- The hosts and moderators of the program, a man named YANG RUI and a woman named Tian Wei, are big fish in the China-hand media world. They run the show in English; they have traveled and (at least in Tian Wei's case) worked in the US and Europe; they pride themselves on their international contacts and views; they have many friends and acquaintances, including me, in the foreign-Sinophile community.
Now, the tricky part. Many foreigners who have been on the show know the experience I had during my few appearances, early in my time in China. When you're on the set before the show begins, there is a lot of light and non-dogmatic chat with the hosts and the other guest(s). But once the show begins, the tone often shifts, with an opening question from the host on the lines of: "To our guest James Fallows, I must ask: do you not agree that the United States is being unfair and unreasonable in the demands it is making of the Chinese government? Especially considering its many failures at home and its relative decline in standing in the world?" Then once the show is over, it's light, easy, non-agitprop chat again.

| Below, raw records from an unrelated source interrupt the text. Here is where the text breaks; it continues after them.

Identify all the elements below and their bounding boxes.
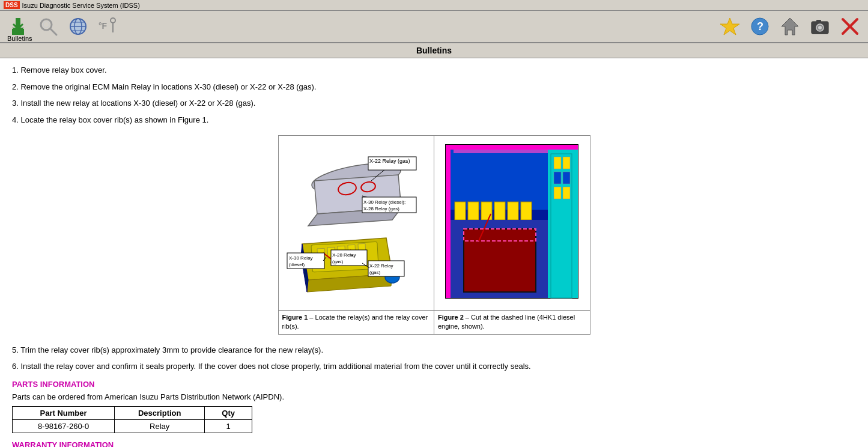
svg-text:X-30 Relay (diesel);: X-30 Relay (diesel); xyxy=(363,199,405,205)
table-header-row: Part Number Description Qty xyxy=(13,406,252,419)
figure-2-image xyxy=(434,136,590,310)
figures-captions: Figure 1 – Locate the relay(s) and the r… xyxy=(279,311,590,334)
figures-box: X-22 Relay (gas) X-30 Relay (diesel); X-… xyxy=(278,135,590,335)
temperature-button[interactable]: °F xyxy=(95,13,121,40)
col-description: Description xyxy=(115,406,205,419)
svg-text:?: ? xyxy=(757,20,763,32)
table-row: 8-98167-260-0 Relay 1 xyxy=(13,419,252,433)
svg-rect-58 xyxy=(446,145,451,298)
figure-1-caption: Figure 1 – Locate the relay(s) and the r… xyxy=(279,311,435,334)
svg-text:(gas): (gas) xyxy=(332,259,344,264)
svg-rect-57 xyxy=(446,145,578,150)
figures-images: X-22 Relay (gas) X-30 Relay (diesel); X-… xyxy=(279,136,590,311)
network-button[interactable] xyxy=(65,13,91,40)
warranty-info-title: WARRANTY INFORMATION xyxy=(12,440,856,447)
figure-2-caption: Figure 2 – Cut at the dashed line (4HK1 … xyxy=(434,311,590,334)
close-button[interactable] xyxy=(837,13,863,40)
svg-text:X-22 Relay (gas): X-22 Relay (gas) xyxy=(369,158,410,164)
toolbar: °F ? xyxy=(0,11,868,43)
title-text: Isuzu Diagnostic Service System (IDSS) xyxy=(22,2,140,9)
section-header: Bulletins xyxy=(0,43,868,58)
svg-rect-78 xyxy=(563,187,570,199)
svg-rect-76 xyxy=(563,172,570,184)
main-content[interactable]: 1. Remove relay box cover. 2. Remove the… xyxy=(0,58,868,447)
parts-table: Part Number Description Qty 8-98167-260-… xyxy=(12,406,252,433)
title-bar: DSS Isuzu Diagnostic Service System (IDS… xyxy=(0,0,868,11)
screenshot-button[interactable] xyxy=(807,13,833,40)
svg-rect-62 xyxy=(468,202,479,220)
svg-line-5 xyxy=(50,29,56,35)
step-5: 5. Trim the relay cover rib(s) approxima… xyxy=(12,344,856,356)
svg-text:X-28 Relay (gas): X-28 Relay (gas) xyxy=(363,206,399,211)
col-qty: Qty xyxy=(205,406,252,419)
parts-info-title: PARTS INFORMATION xyxy=(12,380,856,389)
parts-info-text: Parts can be ordered from American Isuzu… xyxy=(12,392,856,401)
svg-text:X-30 Relay: X-30 Relay xyxy=(289,255,313,261)
search-button[interactable] xyxy=(35,13,61,40)
toolbar-right: ? xyxy=(717,13,863,40)
svg-rect-75 xyxy=(554,172,561,184)
svg-text:°F: °F xyxy=(99,21,108,31)
svg-rect-77 xyxy=(554,187,561,199)
step-2: 2. Remove the original ECM Main Relay in… xyxy=(12,81,856,93)
svg-rect-73 xyxy=(554,157,561,169)
title-icon: DSS xyxy=(4,1,20,9)
svg-rect-74 xyxy=(563,157,570,169)
figures-container: X-22 Relay (gas) X-30 Relay (diesel); X-… xyxy=(12,135,856,335)
svg-rect-61 xyxy=(455,202,466,220)
figure-1-image: X-22 Relay (gas) X-30 Relay (diesel); X-… xyxy=(279,136,435,310)
svg-point-21 xyxy=(818,26,822,29)
step-6: 6. Install the relay cover and confirm i… xyxy=(12,360,856,372)
svg-text:(diesel): (diesel) xyxy=(289,262,305,267)
svg-rect-64 xyxy=(494,202,505,220)
svg-rect-22 xyxy=(816,20,821,22)
svg-point-6 xyxy=(43,22,49,28)
svg-marker-15 xyxy=(720,18,739,35)
svg-rect-71 xyxy=(454,150,548,153)
col-part-number: Part Number xyxy=(13,406,115,419)
toolbar-label: Bulletins xyxy=(4,35,32,42)
svg-text:X-22 Relay: X-22 Relay xyxy=(369,263,393,269)
home-button[interactable] xyxy=(777,13,803,40)
svg-rect-68 xyxy=(464,229,536,292)
toolbar-wrapper: °F ? xyxy=(0,11,868,43)
svg-rect-2 xyxy=(16,18,20,29)
help-button[interactable]: ? xyxy=(747,13,773,40)
cell-part-number: 8-98167-260-0 xyxy=(13,419,115,433)
svg-rect-60 xyxy=(451,150,548,210)
svg-rect-63 xyxy=(481,202,492,220)
svg-text:X-28 Relay: X-28 Relay xyxy=(332,252,356,258)
step-3: 3. Install the new relay at locations X-… xyxy=(12,97,856,109)
svg-rect-66 xyxy=(521,202,532,220)
bookmarks-button[interactable] xyxy=(717,13,743,40)
cell-qty: 1 xyxy=(205,419,252,433)
svg-text:(gas): (gas) xyxy=(369,270,381,275)
step-1: 1. Remove relay box cover. xyxy=(12,64,856,76)
step-4: 4. Locate the relay box cover rib(s) as … xyxy=(12,114,856,126)
svg-marker-18 xyxy=(782,18,798,35)
cell-description: Relay xyxy=(115,419,205,433)
svg-rect-65 xyxy=(508,202,518,220)
svg-point-13 xyxy=(111,18,115,23)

The first time this happened to me, I was startled. But as soon as I thought about it I realized: this is the tightrope you walk inside a state-controlled news network. To the show's credit, it allows the foreigners to reply in kind and and to challenge the terms of the question. And often it broadcasts the show live, with limited real-time control on what a guest might say. (On the other hand, since it's in English, the audience inside China is limited.) I was on the show three or four times, usually during US-China meetings or controversies. I found the whole experience educational, as part of my ongoing "this is China" immersion, but eventually I decided this was not a sensible venue for me. I know that many foreigners in China have considered doing anthropological studies, or satiric novels, about the kind of "foreign experts" that CCTV is most comfortable having as frequent return visitors on the show.

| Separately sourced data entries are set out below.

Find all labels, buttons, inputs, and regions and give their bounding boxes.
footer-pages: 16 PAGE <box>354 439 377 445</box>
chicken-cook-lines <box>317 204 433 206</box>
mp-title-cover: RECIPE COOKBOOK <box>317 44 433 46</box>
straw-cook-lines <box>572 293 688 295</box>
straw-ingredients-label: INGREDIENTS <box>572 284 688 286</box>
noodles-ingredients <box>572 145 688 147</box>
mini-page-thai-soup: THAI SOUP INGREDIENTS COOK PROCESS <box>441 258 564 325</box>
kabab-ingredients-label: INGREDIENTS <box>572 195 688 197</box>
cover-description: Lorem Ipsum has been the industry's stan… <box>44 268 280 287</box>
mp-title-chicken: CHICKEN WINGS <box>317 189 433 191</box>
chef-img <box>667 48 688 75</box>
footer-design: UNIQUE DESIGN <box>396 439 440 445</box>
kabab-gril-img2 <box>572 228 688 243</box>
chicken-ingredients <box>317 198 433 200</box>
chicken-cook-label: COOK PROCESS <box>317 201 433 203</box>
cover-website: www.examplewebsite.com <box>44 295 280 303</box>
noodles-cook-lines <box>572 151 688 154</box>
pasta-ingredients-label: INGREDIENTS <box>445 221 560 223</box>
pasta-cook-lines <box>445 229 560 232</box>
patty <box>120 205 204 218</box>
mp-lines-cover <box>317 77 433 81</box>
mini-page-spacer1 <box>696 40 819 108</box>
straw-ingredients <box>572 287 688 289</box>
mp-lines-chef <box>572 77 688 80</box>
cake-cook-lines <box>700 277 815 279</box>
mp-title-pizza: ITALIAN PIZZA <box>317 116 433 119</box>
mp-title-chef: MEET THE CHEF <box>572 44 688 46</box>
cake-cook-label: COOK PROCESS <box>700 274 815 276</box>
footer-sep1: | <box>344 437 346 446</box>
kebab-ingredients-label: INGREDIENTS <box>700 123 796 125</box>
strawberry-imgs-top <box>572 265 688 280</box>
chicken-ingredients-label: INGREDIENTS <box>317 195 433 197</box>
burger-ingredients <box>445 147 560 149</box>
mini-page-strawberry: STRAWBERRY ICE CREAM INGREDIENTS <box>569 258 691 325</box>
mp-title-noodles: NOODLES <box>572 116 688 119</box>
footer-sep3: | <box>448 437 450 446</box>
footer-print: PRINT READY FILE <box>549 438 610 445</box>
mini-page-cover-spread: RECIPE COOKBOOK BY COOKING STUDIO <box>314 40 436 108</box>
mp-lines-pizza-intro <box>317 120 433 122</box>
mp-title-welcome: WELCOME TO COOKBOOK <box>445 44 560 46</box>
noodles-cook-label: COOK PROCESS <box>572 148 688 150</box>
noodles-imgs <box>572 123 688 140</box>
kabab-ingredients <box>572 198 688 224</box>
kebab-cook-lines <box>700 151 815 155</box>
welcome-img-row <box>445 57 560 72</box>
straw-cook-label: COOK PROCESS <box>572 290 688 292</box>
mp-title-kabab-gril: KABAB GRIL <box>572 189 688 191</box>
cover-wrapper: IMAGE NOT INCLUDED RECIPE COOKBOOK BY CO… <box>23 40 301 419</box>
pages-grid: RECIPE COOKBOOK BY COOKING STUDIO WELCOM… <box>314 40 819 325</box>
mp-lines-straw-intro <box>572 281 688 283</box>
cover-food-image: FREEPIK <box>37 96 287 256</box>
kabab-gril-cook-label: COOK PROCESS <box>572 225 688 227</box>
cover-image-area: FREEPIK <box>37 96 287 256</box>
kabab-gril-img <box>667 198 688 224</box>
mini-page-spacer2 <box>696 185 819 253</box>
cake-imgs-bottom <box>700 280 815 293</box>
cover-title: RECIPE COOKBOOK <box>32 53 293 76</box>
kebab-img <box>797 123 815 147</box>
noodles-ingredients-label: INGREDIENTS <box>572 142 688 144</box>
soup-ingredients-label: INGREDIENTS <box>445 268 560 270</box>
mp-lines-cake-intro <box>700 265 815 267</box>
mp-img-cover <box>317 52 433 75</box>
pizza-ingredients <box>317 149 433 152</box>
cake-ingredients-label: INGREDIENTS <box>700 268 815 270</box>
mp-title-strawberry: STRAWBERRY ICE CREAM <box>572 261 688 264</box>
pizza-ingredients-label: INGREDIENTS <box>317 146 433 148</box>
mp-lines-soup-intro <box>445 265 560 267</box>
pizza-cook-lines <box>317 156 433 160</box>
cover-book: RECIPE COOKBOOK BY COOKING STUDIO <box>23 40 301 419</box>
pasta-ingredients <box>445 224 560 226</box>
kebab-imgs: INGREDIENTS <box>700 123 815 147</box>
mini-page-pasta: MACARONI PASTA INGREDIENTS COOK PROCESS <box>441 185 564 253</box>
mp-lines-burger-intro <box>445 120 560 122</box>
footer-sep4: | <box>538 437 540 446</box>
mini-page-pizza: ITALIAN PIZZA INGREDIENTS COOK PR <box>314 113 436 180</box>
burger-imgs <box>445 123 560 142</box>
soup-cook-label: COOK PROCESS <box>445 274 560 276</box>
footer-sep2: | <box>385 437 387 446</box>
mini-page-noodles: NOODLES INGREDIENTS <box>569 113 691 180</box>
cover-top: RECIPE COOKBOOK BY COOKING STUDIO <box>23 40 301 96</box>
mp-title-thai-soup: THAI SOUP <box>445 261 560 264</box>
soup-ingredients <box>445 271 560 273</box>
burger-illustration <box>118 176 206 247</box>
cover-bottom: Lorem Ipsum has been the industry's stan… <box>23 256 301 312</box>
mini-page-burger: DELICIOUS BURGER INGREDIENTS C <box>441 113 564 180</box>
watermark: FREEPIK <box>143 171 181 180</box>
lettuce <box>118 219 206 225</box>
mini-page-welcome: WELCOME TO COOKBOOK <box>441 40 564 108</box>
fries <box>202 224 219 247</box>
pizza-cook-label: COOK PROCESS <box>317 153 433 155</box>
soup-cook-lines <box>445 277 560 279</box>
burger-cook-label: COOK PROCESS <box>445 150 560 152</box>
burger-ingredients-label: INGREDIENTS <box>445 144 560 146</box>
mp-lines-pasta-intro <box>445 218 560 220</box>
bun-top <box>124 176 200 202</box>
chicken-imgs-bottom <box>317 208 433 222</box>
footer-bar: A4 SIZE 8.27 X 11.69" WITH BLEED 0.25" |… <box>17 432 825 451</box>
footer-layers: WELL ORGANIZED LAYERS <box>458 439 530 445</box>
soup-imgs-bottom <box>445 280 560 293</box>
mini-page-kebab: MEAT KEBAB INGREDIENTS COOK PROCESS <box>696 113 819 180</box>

This brings us to the recent news. On his Sina Weibo account, Dialogue host Yang Rui let loose with an anti-foreigner rant so extreme that on first reading I was sure it had to be a parody. Only it wasn't. It's as if you heard a Stephen Colbert "in character" riff on his show -- and then suddenly realized he wasn't kidding. To put it further in context, it's as if a well-known figure whose trademark was urbane earnestness -- again let's say Ted Koppel, or Charlie Rose -- let rip with a David Duke-style diatribe and evidently meant it.
The paragraph below was all one tweet from Yang Rui -- you can really say more in 140 Chinese characters than 140 English letters! -- as translated in a dispatch by the WSJ's Josh Chin:
The Public Security Bureau wants to clean out the foreign trash: To arrest foreign thugs and protect innocent girls, they need to concentrate on the disaster zones in [student district] Wudaokou and [drinking district] Sanlitun. Cut off the foreign snake heads. People who can't find jobs in the U.S. and Europe come to China to grab our money, engage in human trafficking and spread deceitful lies to encourage emigration. Foreign spies seek out Chinese girls to mask their espionage and pretend to be tourists while compiling maps and GPS data for Japan, Korea and the West. We kicked out that foreign bitch and closed Al-Jazeera's Beijing bureau. We should shut up those who demonize China and send them packing.
The "foreign bitch" he refers to is Melissa Chan, a U.S. citizen working for Al Jazeera, who did really impressive work from China over the past five years and then was expelled. Again, I thought at first this was an urbane Chinese cosmopolite, mocking nativist Chinese attitudes, Colbert-style. That it was serious is ... worth reflection. Among the reactions worth reading is Charlie Custer's, at China Geeks:
It's interesting that this outburst came from Yang Rui, who is in some ways one of the faces of China's soft power push. Dialogue is an English-language program, which means it is targeted at foreigners in China and abroad by default. The fact that its host (one of them, anyway) is apparently a racist xenophobe is probably indicative of how successful China's soft power push is likely to be.
And in keeping with the reality that China is a big, churning, diverse place, Custer points out that much of the reaction in the Chinese blogosphere has been mockery of Yang Rui for his xenophobia. For instance:
At first I thought that it was just Mr. Yang's English [abilities] that were disappointing, but now I see there are many disappointing things about him....
Isn't your daughter studying in the US?
Haha, so Yang Rui is really this big a dumbass. A dumbass pretending to be cool but actually a Boxer.
So this is the quality of CCTV? Anyway, where did you study your English? Do the people there think about you this way?
I want to ask, can you speak Chinese? How can someone so incoherent become a TV host...
More later. I will be interested to see the next few installments of Dialogue -- and which foreigners agree, now, to appear as guests. Hint: They shouldn't.